Having a daughter myself, one of the coolest things I’ve seen in a long time is the work you do with your kids. They both create and sell their own prints, a total family that plays together thing. As a new dad I have to ask – was their interest a natural thing, or did you have to do a little pushing?
Well, my 3 kids are SO amazingly creative. They’re constantly drawing and making things. It blows my mind sometimes when they show me the stuff they’ve created. My wife and I try to nurture that as much as possible. Then one day my daughter asked me if she could do an art print too. So, it came about as a way to spend more quality time together.
After I quit doing comics and got a ‘9-5,’ with a long commute each way, I’m gone ten hours a day. In the past I was around them all the time. Now, weekends and evenings are pretty much it. And as we all know, most people’s weekends are filled with doing stuff we aren’t able to get done during the week.
I also made a conscious decision to use only water-based inks, because I knew my kids would be around this stuff and I didn’t want them breathing in all the toxic fumes from solvent based inks. We have a blast printing, and I just love the expression on their faces when we tell them they actually sold some work.
I’m trying to teach them that hard work also pays off. As well as teaching them a trade and how commerce works. My daughter LOVES to draw little ‘thank you’ pics on the packing slips. My boys have started doing it too. So in effect, folks are getting a print AND an original when they buy stuff from my kids.

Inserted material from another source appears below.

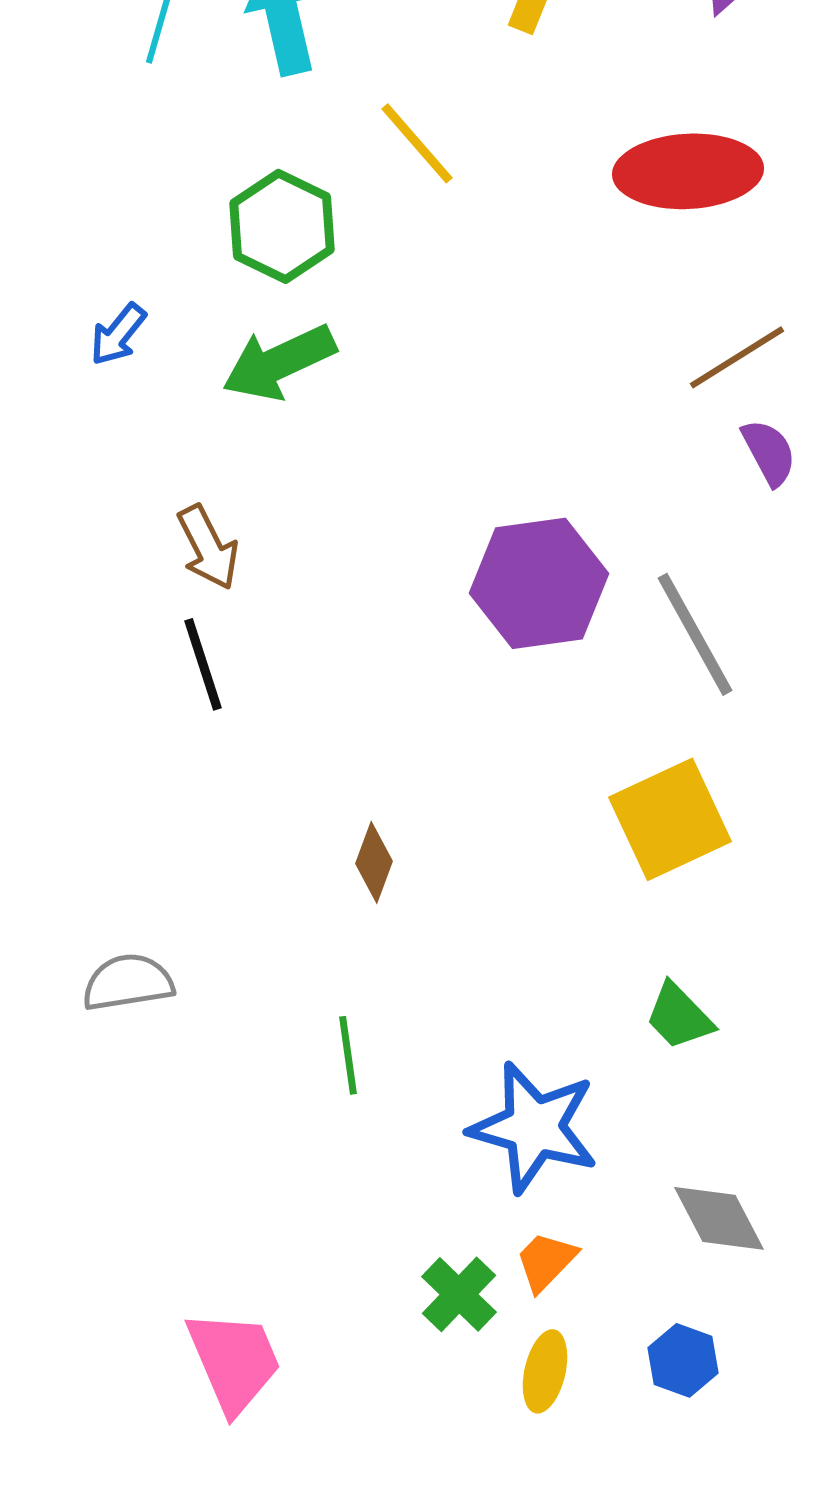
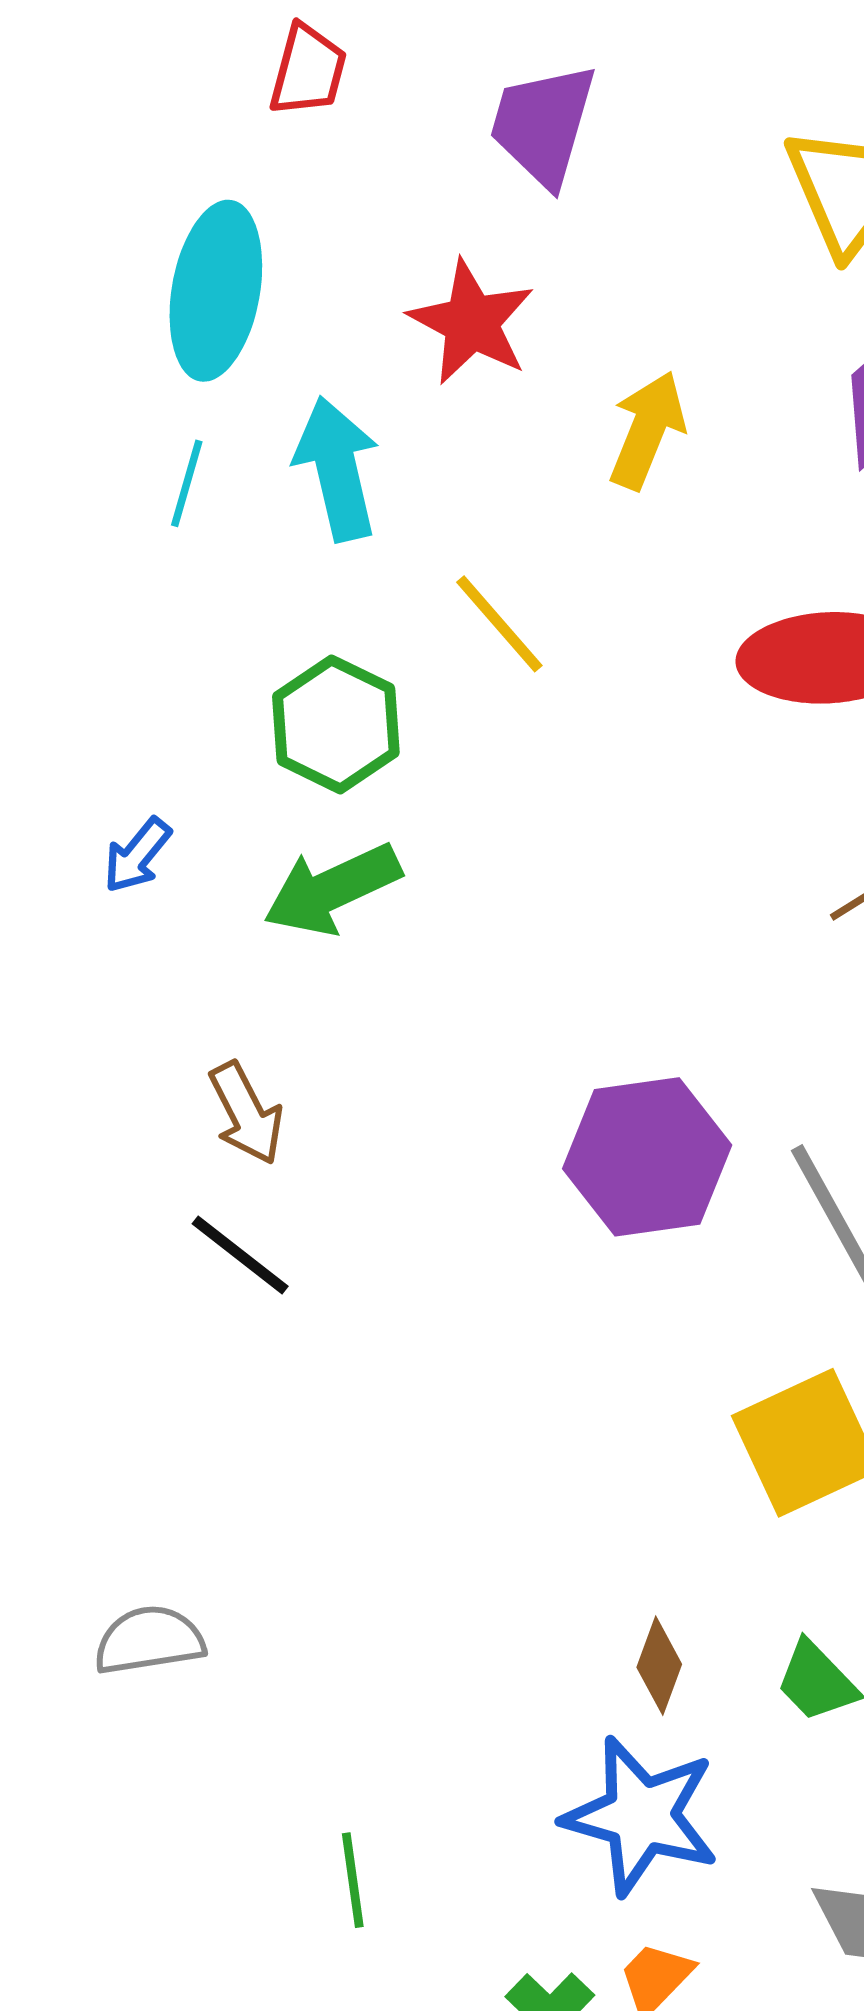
black line: (203, 664) -> (240, 1255), turned -34
brown diamond: (374, 862) -> (659, 1666), moved
green line: (348, 1055) -> (353, 1880), moved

Do you guide them through what would work best as a screen-print and what is better off an original work? How involved are you helping out with something like your son’s awesome ‘Yellow Cat’ print?
My son’s yellow cat print was pretty much all him. My kids doodle constantly. I’ll come home from work and there’s always copious amounts of papers strewn about the house with new things to look at on them. My role in their work is finding those tiny gems on some of those pages and not letting them get lost forever.
I’ll guide them when it comes to doing stuff like color separations, prepping the screens, and getting everything actually ready to go to print. The ‘process’ or production end of making the prints. Occasionally I’ll recommend ink choices, like suggesting metallic silver for my son’s robot print, but the base art, is basically ALL them.
In the end, the final product is a total collaborative effort. I get to pass on what I know to them. As they get older, I’m hoping they’ll eventually get to a point where they can just start printing things on their own, without me having to oversee everything. Either way, I love spending time with them and I hope my kids and I can work together creating lots of cool things for many more years to come.
With having kids, how do you split your time between comics, Tiny Bird Press, and family? Do you keep a strict work routine?
Not really. I just don’t sleep a lot and I love to work. Plus, we’re a one income family, so daddy has gotta hustle!